Monsanto revised its ongoing earnings-per-share guidance to a range of $4.40 to $5.10 for the fiscal year ending August 2016. Fiscal year EPS on as as-reported basis is expected to be $3.42 to $4.29. For the fiscal second quarter, this translates to ongoing EPS expectations of $2.35 to $2.45, with the expected decline versus the prior year primarily driven by glyphosate pricing declines and the Argentine peso devaluation.

Monsanto also reduced its cash-flow guidance for the year by as much as $800 million.

“It’s clear that 2016 is a tough year for the industry and for the company,” chief technology officer Robb Fraley told Reuters.

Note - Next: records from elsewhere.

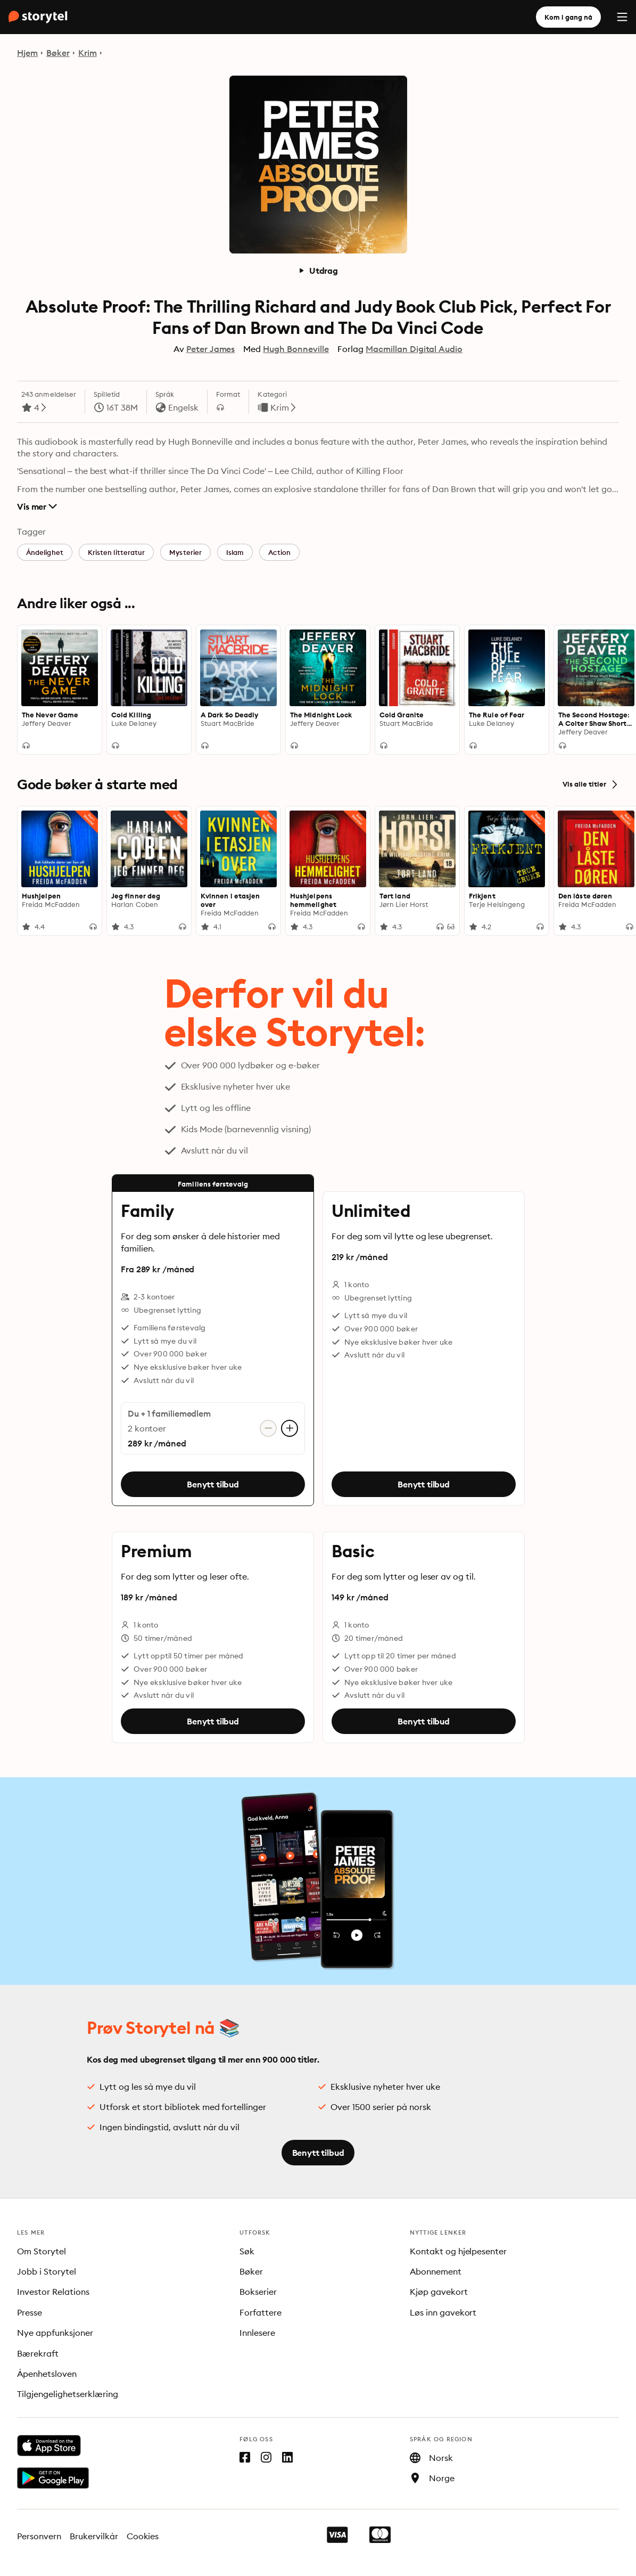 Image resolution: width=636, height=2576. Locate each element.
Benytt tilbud (213, 1484)
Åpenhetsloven (47, 2373)
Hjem (27, 52)
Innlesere (257, 2332)
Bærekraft (38, 2353)
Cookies (143, 2536)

But management hopes the St. Louis-based company’s performance will bounce back next year with the broader launch of two key seed products, Intacta and Xtend, in North and South America and on expectations for more stable currency markets, Fraley said. (Currency accounts for an estimated 25 to 30 cents of the reduction in the company’s revised 2016 ongoing EPS outlook, Monsanto said.)

Chief executive Hugh Grant told Reuters that the company does not expect any further job cuts at this time. Monsanto has slashed its workforce by about 16% since late 2015.

Gimmecredit calculated the downward earnings guidance revision to be as much as 17%.

“The earnings warning culprit is, again, currency, but also almost equal in magnitude is weakness in the seeds and genomics segment from EPA approval delays and industry discounting,” Gimmecredit Analyst Carol Levenson wrote.

“The reduction in the cash flow guidance is meaningful and illustrates how imprudent it was to spend $3 billion all at once on an accelerated share repurchase in the first quarter when visibility remains this poor, all a part of [Monsanto’s] decision to ‘evolve’ its capital structure by increasing leverage in order to return more cash to shareholders.”